Give space for everyone to actively participate. Everyone is strongly encouraged to come forward if you want to say something/suggest a tune/ask a question in discussions, or during tune learning moments, especially if you have not already done so… Equally, if you have already shared multiple ideas or questions in a single session, consider stepping back a little and encouraging other people to lead as well.
Jamming With the exception of some adventurous sessions (hats off to Dan Blacksberg!), the online format of the 2020 retreat does not allow for synchronous music-making. Nonetheless, we still invite you to reflect upon and ensure equal participation in group sessions in whatever way possible. For some tips on how to do this, perhaps you will be inspired by the KlezKanada jamming philosophy below.
What is a Jam? Jams offer a chance for people to play informally together mixing all levels and instruments. They are an essential and fun part of KlezKanada! In order to make sure that everyone gets their share of this valuable space, we have come up with the perfect acronym for it:
Join in: Many people hold back in jams because they lack confidence, or feel that they aren’t good enough. But jamming is for everyone! If you only know how to play one note, then play that one note! Jams are a great space for learning so we strongly encourage you to dare to play!
All people have an equal right to contribute. If you suspect that you have more confidence or more experience than others, or if you play a louder instrument… use this week to learn about stepping back, and supporting others. Also: making space in a jam is not about putting people on the spot to lead or take a solo; it’s also about playing quieter, or slower…Did everyone get that – let’s do it a bit slower… What tunes do you know? I’d love to hear one! While this year is different because it will take place remotely, it’s important to remember that taking up space is not merely physical –it’s just as important to check-in with oneself and others over a virtual jam session and making sure everyone is able to contribute and take part in the online space. Always feel welcome to ask questions (for example, by writing a question in the Zoom chat box) –this will be helpful for the whole group and increase access for everyone.

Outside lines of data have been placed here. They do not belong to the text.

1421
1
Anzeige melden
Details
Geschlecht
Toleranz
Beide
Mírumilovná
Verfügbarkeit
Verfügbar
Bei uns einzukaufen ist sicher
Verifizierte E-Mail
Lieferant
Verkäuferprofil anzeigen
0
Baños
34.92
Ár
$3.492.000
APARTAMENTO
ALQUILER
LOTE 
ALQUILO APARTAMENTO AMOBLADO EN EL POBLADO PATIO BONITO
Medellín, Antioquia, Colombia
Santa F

Be Mindful of the people around you. While jamming, ask yourself these questions:
- What is my intention? Am I sharing? Am I truly listening? Jamming is not about being the star, it is a chance to construct a group experience built on respect and inclusion.

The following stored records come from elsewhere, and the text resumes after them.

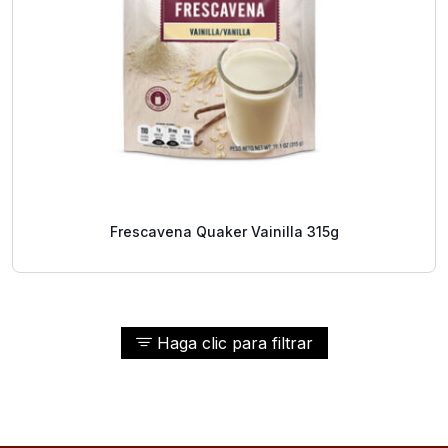
Frescavena Quaker Vainilla 315g
Haga clic para filtrar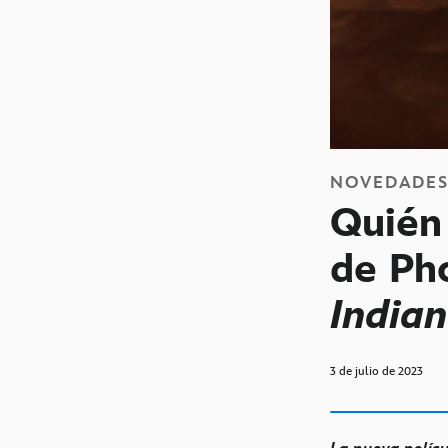
NOVEDADE
Quién
de Ph
Indian
3 de julio de 2023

- Who is leading? Does everyone who wants to get the chance to start a tune? We want people of all skill levels to have the chance to practise leading, especially those who are new at leading jams, as this is the key to sustainable community-building.

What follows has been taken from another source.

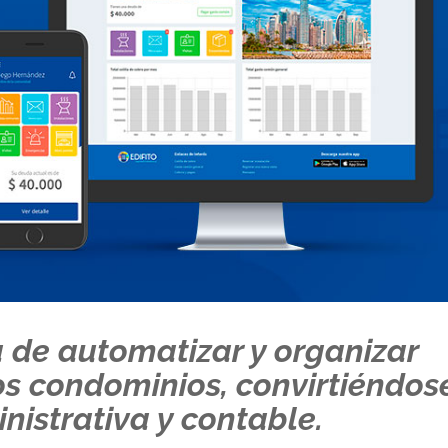
 de automatizar y organizar
os condominios, convirtiéndos
istrativa y contable.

- Before starting the virtual jam, check if everyone who wants to participate online is able to participate. Because of online limitations, it is important to confirm that participants are ready to start the jam and are not dealing with technological difficulties that could stop them from contributing
The text on this page has been updated to fit the virtual requirements of the 2020 KlezKanada Retreat. It is based on our work on equity and inclusion over recent years, and is based largely on discussions between, amongst others, Zoe Aqua, Joanna Britton, Maia Brown, Asa Brunet-Jailly, Magdalena Hutter, Jeyn Levison, Sebastian Schulman, Rebecca Turner, and Michael Winograd. It also draws, with thanks, on texts from Annie Kaufman and the “Let My People Sing” program. It’s a living document: we invite you to read, engage and give us your feedback so we can continue to grow these ideas throughout this week and in future years.